Regex with 2 data with same pattern

Hi Guys,

I have an invoice in PDF which I need to take out the 10 digit number in Air Waybill Number column only.

I’m using matches activity to do this with the pattern of “([0-9][0-9][0-9][0-9][0-9][0-9][0-9][0-9][0-9][0-9])\s”.

However since in the Shipper Reference field also contain 10 digit number, the robot tent to take number in shipper reference too, which is not as desired.

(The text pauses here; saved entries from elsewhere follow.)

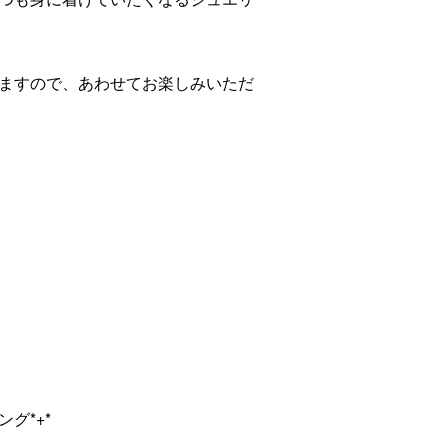
ますので、あわせてお楽しみいただ
グ*+*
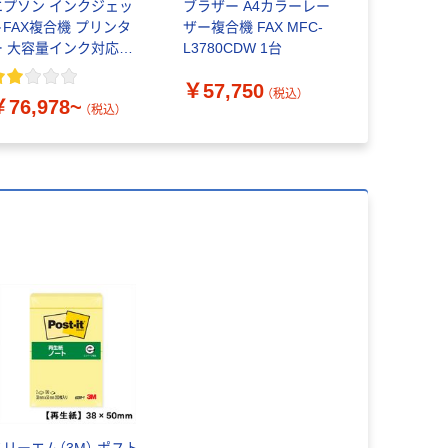
エプソン インクジェッ
ブラザー A4カラーレー
エプソン 
トFAX複合機 プリンタ
ザー複合機 FAX MFC-
ジェットプ
ー 大容量インク対応エ
L3780CDW 1台
複合機
コタンク搭載モデル
￥57,750
（税込）
￥76,978~
￥17,05
（税込）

If this is the case, what pattern should I put to ignore the Shipper Reference field’s number and only take the data from Air Waybill Number column only.

Any suggestion?

Hi @Serran_Neru,

use this pattern
Pattern-> ^([\d]+)


1 Like

Hi @arivu96,

Thanks, unfortunately it only takes the first number and doesn’t take the following number in Air Waybill Number column. Is there any other way? :frowning:

HI @Serran_Neru,

use read pdf text store it into string.

Then split the string using Environment.Newline you will get the array of line.
Then use for each to loop through it apply the regex pattern to get the number.


1 Like

Hi Arivu,

Its going interesting. Could you please let me know, what is the data type for reading each line in for each activity?

@Serran_Neru use string data type

Great, Thanks Arivu :slight_smile: it works

I have total of 3 different Regex patterns, is it possible to make a regex engine comprising of all the three patterns?
what i am currently doing is, my pdf text is passing through first pattern, if the count is returning 0, it goes through second pattern and so on.
Is it possible that the pdf text extracted passes through all the 3 patterns at once??
Any help would be highly appreciated.